NEW YORK (Reuters) - The average U.S. price for a gallon of regular gasoline took its biggest drop since 2008 in the past two weeks, due to lower crude oil prices, a big price drop in pump prices in California and Hurricane Sandy, according to a widely followed survey released on Sunday.
Gasoline prices averaged $3.5454 per gallon on November 2, down 20.75 cents from October 19 when drivers were paying $3.7529 at the pump, Lundberg said.
The decline was the biggest two-week price drop since the survey recorded a 21.9 cents price decline December 5, 2008 due to a crash in petroleum demand during the global recession.
Even though many people had to line up for gasoline for hours after Sandy devastated much of the Northeast coast, the storm played a part in the price decline as many would-be consumers were not able to travel as a result, according Trilby Lundberg, editor of the Lundberg Survey.

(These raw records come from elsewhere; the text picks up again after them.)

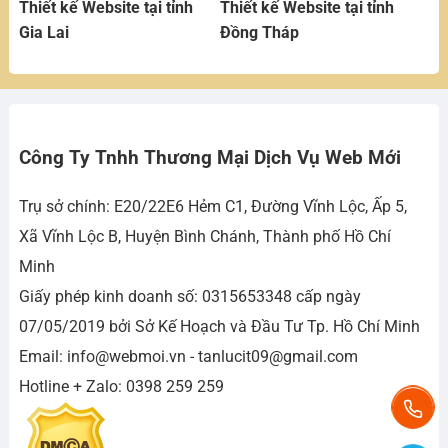
Thiết kế Website tại tỉnh
Thiết kế Website tại tỉnh
Gia Lai
Đồng Tháp
Công Ty Tnhh Thương Mại Dịch Vụ Web Mới
Trụ sở chính: E20/22E6 Hẻm C1, Đường Vĩnh Lộc, Ấp 5,
Xã Vĩnh Lộc B, Huyện Bình Chánh, Thành phố Hồ Chí
Minh
Giấy phép kinh doanh số: 0315653348 cấp ngày
07/05/2019 bởi Sở Kế Hoạch và Đầu Tư Tp. Hồ Chí Minh
Email: info@webmoi.vn - tanlucit09@gmail.com
Hotline + Zalo: 0398 259 259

Lundberg also cited the seasonal dip in demand that typically comes after August.
While demand appeared to be very high for gasoline in New York and New Jersey after the storm, Lundberg said that purchases were down because many people could not get to fuel.
However, supply shortages were not causing an increase in the average price of gasoline, according Lundberg.

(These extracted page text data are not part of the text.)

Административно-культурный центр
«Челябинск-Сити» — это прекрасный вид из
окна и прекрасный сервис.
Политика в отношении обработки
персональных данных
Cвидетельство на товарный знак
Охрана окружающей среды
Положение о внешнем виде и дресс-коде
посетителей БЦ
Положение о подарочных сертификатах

"There is a fear among retailers that they will be accused and prosecuted for price gouging if they raise prices enough to prevent running out," she said, adding that the problems would be unlikely to end soon.

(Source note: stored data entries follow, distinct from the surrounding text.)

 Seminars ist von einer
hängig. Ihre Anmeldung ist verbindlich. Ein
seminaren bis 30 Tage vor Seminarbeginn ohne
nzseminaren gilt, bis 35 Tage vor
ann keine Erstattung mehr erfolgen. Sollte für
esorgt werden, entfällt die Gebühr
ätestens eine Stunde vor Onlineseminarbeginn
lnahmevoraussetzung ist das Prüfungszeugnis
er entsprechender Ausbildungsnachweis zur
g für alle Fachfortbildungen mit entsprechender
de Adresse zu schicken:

"It's going to be a long and hard recovery for infrastructure and fuel supply but also for fuel demand," Lundberg said.
Another reason for the total U.S. price decline in the latest survey is California, the biggest state consumer, where pump prices fell 49 cents in past two weeks after an extreme price increase a month ago because of refinery problems.
The November 2 survey shows that gas prices have fallen a total of 29.21 cents in the last month, Lundberg said.
The highest prices for regular gasoline recorded in the November 2 survey were in San Francisco at $4.05 a gallon, while drivers in Memphis, Tennessee were paying the least at $3.11 per gallon.